Tom Hardy, Todd McFarlane'in ortakyaşamıyla ilgili üçüncü ve son film sinemalarda gösterime girmeden önce Venom rolünde yedi yıl geçirmiş olacak... Bu üzücü bir durum, en azından Hardy'nin özünde sahip olduğu potansiyel nedeniyle, beş tanesini onun en iyi haliyle ne kadar mükemmel bir aktör olduğunu belgelemek ve sergilemek için seçtik.
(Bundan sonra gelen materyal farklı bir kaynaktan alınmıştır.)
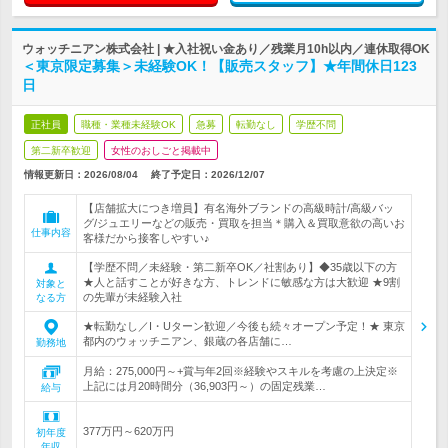
ウォッチニアン株式会社 | ★入社祝い金あり／残業月10h以内／連休取得OK
＜東京限定募集＞未経験OK！【販売スタッフ】★年間休日123
日
正社員
職種・業種未経験OK
急募
転勤なし
学歴不問
第二新卒歓迎
女性のおしごと掲載中
情報更新日：2026/08/04
終了予定日：
2026/12/07
【店舗拡大につき増員】有名海外ブランドの高級時計/高級バッ
グ/ジュエリーなどの販売・買取を担当＊購入＆買取意欲の高いお
仕事内容
客様だから接客しやすい♪
【学歴不問／未経験・第二新卒OK／社割あり】◆35歳以下の方
★人と話すことが好きな方、トレンドに敏感な方は大歓迎 ★9割
対象と
の先輩が未経験入社
なる方
★転勤なし／I・Uターン歓迎／今後も続々オープン予定！★ 東京
都内のウォッチニアン、銀蔵の各店舗に…
勤務地
月給：275,000円～+賞与年2回※経験やスキルを考慮の上決定※
上記には月20時間分（36,903円～）の固定残業…
給与
377万円～620万円
初年度
年収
Christopher Nolan'ın ikonik gerilim filmindeki kimlik hırsızı Eames, 14 yıl sonra yetenekli Hardy için farklı bir rol ve sevmemek elde olmayan bir yorum. Şık kibri ve ciddi suçlara neredeyse küfürlü bakış açısı, Hardy'nin fantastik yoğunluk ve soğuk vücut diliyle pekiştirdiği eksantrik olma noktasına kadar karizmatiktir.
Çizgi romanlarda, Bane 300 kg'lık mutasyona uğramış bir canavardır ve Joel Schumacher karakteri Batman Forever 'ye dahil ettiğinde, yoluna çıkan her şeyi parçalayan taşlı kaslı bir karikatüre dönüştürülmüştür. Nolan ise farklı bir şey yapmak istiyordu. Hardy, çekimler başlamadan önce, 1930'ların eski bir boksörüne ve onun hakkında bir belgesel filme rastlamış ve daha sonra tüm zamanların en rahatsız edici derecede ürkütücü kötü adam portrelerinden birinde Bane 'nin sesi haline gelen konuşma tarzını taklit etmeye başlamıştı.
Neredeyse tamamen sessiz bir rolde olan Hardy, bir karakter olarak Mad Max ile harikalar yaratıyor ve bu film, Warrior gibi, Hardy'nin gerçekten bir role adım attığında ne kadar inanılmaz derecede güçlü bir varlığa sahip olduğunu ve en açık sözlü karakterlerinin bile her zaman ne kadar karizmatik göründüğünü açıkça ortaya koyuyor.
Hardy, bence, güçlü ama savunmasız, metanetli ve sessizce eziyet edilen rolleri oynamakta en iyisidir çünkü yoğunluğu neredeyse aşikardır ve duyguları minimum miktarda yaygara ile ve konuşmadan iletme konusunda inanılmaz bir yeteneğe sahiptir. Warrior 'da Hardy, büyük ölçüde babalarının alkolizmi ve annelerinin trajik ölümü nedeniyle erkek kardeşiyle temasını kaybeden MMA dövüşçüsü ve işkence görmüş, kırık savaş gazisi Tommy Conlon'u oynuyor. Onu, şiddet eğilimiyle birlikte filmi son derece izlenebilir kılan karizmatik bir kemer sıkma ile tasvir ediyor.
Hardy'nin düpedüz acı verici bir şekilde küçümsenen tek kişilik drama Locke'daki performansı, yalnızca bir aktör olarak en iyi anı değil, aynı zamanda, benim naçizane görüşüme göre, belki de şimdiye kadar filmde yakalanmış en iyi gerçekten keskin oyunculuk gösterisi. Hardy'nin, Londra'dan çıkarken arabasında kendini duygusal bir krizin ortasında bulan ve en yakınlarıyla yaptığı telefon görüşmeleri yoluyla hayatını düzene sokmaya çalışan, duygusal olarak müsait olmayan inşaat mühendisi Ivan Locke rolündeki performansı da utanmaz bir şekilde harika.